There was no doubt at all. These prints were the same as the ones that had been found on the window and on the tire iron.
“‘Chung, William,’” he read. “‘Born 1982, Shiptown Infirmary …’”
He stood up so fast that he knocked the chair over. The lieutenant would be home by now, maybe in bed, and would be in a filthy humor if he was wakened. That didn’t matter.
This was it.
11
Far out in the river a boat whistle blew, two times, then two times again, and the sound echoed from the steel flanks of the ships until it had no source or direction and became a mournful wail that filled the hot night. Billy Chung rolled back and forth on his lumpy mattress, wide awake after hours of lying there staring into the darkness.
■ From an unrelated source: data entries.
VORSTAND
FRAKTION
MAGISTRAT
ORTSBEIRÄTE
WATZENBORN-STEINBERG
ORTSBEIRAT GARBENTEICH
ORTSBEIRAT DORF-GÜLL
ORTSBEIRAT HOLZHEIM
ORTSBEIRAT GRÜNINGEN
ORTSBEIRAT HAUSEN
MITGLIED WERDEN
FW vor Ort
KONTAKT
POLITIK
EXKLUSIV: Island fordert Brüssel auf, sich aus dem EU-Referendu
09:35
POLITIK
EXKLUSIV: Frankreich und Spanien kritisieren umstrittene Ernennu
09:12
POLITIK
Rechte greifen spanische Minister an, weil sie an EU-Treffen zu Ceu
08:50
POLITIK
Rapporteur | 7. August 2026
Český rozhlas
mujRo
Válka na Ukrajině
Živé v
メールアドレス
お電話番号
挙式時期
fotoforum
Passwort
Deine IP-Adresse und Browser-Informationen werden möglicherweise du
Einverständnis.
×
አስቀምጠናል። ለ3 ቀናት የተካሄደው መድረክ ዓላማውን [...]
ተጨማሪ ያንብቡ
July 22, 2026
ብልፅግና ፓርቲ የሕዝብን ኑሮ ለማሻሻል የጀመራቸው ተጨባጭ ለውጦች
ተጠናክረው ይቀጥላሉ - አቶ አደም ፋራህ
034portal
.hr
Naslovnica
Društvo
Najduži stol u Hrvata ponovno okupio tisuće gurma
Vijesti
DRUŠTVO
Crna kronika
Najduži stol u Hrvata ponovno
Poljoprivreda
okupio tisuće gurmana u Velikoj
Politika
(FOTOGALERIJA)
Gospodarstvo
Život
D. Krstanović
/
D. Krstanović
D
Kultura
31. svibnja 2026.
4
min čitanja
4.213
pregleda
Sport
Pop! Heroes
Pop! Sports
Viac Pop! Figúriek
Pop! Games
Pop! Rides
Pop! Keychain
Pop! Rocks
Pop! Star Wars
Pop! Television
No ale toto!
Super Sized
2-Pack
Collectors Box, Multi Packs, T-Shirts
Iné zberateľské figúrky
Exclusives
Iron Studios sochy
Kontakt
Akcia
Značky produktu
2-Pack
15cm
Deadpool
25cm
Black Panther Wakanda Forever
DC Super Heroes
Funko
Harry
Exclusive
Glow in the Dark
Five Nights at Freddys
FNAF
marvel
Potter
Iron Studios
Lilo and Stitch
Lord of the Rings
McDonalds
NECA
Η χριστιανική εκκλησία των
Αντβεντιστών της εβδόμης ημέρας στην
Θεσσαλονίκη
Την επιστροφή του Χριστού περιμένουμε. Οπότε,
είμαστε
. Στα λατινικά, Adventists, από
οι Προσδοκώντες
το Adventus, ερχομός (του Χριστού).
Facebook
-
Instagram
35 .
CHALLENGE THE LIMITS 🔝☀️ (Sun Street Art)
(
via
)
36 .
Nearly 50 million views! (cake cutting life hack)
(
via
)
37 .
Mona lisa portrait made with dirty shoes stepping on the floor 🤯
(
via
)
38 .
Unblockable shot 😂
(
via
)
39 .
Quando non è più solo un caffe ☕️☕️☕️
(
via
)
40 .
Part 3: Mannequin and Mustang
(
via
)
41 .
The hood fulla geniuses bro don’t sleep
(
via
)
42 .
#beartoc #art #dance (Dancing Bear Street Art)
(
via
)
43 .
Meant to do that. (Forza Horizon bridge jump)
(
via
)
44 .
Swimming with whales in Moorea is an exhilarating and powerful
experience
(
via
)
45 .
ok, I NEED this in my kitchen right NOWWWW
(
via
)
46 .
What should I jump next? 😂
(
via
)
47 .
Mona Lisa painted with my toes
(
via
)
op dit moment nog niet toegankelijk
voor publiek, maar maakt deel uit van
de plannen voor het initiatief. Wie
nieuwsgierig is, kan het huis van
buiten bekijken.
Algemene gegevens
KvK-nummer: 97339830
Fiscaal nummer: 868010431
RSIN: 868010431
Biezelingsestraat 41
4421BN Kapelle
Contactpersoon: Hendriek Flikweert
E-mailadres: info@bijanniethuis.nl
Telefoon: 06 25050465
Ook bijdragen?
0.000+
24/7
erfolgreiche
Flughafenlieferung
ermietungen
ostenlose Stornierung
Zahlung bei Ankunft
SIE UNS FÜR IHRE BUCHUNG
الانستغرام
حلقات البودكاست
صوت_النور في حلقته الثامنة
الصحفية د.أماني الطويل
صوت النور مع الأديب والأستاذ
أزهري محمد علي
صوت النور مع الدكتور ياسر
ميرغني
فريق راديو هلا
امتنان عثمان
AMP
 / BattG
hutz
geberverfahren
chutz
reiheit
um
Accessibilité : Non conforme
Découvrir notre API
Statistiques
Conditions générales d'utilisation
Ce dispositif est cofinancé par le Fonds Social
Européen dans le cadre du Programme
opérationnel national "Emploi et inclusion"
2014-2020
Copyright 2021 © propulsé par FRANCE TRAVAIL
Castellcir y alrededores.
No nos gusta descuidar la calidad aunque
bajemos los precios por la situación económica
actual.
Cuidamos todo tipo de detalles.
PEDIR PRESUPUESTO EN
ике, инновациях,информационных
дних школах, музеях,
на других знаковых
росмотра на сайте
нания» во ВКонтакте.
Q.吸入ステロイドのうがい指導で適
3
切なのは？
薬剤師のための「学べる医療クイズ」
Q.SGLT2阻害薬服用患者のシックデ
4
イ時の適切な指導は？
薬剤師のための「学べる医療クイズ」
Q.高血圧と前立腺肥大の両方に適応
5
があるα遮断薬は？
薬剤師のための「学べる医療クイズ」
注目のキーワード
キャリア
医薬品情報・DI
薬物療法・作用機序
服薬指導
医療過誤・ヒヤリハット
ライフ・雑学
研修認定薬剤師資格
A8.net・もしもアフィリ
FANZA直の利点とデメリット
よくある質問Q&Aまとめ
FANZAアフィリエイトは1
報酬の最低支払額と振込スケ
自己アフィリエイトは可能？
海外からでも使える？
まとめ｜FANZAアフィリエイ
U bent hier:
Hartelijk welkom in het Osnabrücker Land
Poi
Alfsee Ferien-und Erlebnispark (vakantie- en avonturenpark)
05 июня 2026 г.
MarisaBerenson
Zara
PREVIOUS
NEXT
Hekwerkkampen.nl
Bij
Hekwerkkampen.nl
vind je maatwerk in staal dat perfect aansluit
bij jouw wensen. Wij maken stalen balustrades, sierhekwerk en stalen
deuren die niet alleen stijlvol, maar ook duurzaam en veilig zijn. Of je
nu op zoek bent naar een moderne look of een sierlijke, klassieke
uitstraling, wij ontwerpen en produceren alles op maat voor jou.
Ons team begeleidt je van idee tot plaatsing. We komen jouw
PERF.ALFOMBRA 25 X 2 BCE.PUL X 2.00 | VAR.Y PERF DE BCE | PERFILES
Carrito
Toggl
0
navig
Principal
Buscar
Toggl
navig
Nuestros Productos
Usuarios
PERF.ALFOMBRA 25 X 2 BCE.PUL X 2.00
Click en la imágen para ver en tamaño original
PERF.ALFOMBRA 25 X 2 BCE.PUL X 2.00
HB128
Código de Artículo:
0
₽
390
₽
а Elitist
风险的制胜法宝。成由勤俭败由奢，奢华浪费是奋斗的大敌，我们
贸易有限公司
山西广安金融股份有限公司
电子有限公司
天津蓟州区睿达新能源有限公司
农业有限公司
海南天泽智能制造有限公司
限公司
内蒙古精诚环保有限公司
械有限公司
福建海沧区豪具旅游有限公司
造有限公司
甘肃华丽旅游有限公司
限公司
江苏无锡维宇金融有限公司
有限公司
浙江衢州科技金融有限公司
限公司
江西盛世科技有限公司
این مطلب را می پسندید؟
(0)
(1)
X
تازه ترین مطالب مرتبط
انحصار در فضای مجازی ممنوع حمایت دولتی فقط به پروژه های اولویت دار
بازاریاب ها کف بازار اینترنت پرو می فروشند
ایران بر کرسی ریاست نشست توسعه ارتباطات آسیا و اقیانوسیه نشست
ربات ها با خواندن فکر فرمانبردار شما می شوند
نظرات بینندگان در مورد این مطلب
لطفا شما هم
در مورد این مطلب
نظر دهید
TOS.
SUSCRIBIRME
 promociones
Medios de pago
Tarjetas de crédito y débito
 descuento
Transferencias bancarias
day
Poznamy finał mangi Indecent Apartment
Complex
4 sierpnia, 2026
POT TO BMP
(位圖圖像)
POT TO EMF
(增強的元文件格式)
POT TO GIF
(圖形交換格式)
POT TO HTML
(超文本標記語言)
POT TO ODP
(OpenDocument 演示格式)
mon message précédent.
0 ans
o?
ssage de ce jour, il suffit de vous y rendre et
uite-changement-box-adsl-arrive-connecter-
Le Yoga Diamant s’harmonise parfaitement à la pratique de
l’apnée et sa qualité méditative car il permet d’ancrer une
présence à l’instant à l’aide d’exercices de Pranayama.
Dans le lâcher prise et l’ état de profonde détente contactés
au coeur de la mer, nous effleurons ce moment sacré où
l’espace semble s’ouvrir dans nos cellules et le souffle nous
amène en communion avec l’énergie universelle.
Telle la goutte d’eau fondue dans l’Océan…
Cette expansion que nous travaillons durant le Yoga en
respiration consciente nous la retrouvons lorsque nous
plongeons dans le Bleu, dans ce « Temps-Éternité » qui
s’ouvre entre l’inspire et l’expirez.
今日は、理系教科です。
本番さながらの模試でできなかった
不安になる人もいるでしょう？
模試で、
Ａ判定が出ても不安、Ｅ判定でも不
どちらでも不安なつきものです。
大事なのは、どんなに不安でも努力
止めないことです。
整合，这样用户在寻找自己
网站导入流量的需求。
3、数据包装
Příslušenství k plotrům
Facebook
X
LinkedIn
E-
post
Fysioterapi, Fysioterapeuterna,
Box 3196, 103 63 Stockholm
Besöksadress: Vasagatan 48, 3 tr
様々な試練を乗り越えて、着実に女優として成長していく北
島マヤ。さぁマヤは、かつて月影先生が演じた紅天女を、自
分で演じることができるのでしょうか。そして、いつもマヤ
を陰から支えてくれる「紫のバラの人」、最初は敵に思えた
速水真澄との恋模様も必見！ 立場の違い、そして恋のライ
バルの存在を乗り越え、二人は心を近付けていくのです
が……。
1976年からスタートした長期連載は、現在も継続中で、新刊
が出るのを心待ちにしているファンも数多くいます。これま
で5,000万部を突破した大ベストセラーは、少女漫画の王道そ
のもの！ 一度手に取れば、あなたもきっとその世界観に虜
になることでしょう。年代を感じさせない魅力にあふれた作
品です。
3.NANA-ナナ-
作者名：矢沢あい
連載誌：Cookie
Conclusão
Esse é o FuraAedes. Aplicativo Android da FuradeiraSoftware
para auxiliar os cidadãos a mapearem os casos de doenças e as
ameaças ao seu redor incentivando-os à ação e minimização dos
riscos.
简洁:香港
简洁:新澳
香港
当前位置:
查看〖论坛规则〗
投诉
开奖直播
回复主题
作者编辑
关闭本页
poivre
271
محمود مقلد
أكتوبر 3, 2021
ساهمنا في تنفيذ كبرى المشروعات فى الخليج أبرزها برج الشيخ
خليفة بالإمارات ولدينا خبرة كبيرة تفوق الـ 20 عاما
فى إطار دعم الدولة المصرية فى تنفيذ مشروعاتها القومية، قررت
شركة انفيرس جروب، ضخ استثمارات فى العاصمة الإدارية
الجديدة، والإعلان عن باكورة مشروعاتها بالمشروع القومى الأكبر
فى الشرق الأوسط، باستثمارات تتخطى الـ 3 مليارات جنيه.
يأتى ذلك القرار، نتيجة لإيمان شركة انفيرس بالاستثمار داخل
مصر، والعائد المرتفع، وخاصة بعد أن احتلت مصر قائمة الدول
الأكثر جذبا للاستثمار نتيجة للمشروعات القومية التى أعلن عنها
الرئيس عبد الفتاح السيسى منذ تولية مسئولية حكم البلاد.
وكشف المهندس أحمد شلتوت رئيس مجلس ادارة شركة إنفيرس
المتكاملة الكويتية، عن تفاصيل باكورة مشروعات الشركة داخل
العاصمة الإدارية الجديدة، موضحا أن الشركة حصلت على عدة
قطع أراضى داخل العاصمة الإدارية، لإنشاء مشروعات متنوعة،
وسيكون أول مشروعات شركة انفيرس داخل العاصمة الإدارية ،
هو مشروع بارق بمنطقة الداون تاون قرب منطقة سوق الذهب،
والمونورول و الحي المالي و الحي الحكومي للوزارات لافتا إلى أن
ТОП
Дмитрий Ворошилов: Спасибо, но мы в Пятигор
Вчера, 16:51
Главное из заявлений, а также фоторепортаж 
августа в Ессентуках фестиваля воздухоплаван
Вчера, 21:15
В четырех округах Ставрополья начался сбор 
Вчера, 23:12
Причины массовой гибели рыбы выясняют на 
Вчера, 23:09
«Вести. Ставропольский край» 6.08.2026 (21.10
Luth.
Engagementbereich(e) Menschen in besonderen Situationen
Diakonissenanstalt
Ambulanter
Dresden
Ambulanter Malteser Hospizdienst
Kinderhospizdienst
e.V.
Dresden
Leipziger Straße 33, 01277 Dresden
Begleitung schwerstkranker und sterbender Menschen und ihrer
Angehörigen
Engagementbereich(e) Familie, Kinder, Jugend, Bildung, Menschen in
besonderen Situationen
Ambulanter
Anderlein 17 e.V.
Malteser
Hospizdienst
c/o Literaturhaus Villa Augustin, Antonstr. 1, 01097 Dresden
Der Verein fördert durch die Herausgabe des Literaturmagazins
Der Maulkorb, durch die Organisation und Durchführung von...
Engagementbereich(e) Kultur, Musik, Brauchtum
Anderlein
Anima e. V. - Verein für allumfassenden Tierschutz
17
Against the far wall the twins breathed hoarsely in their sleep. The whistle sounded again, beating at his ears. Why hadn’t he just grabbed the stuff and got out of the apartment? He could have done it faster. Why did the big bastard have to come in just then? It was right he should have been killed, anyone as stupid as that. It had been self-defense, hadn’t it? He had been attacked first. The same memory repeated itself again like an endless circle of film in a projector: the iron bar swinging up, the look on the fat red face. The sight of the iron sticking out of his head and the thin trickle of blood. Billy writhed, tossing his head from one side to the other, his fingers pulling at the damp skin on his chest.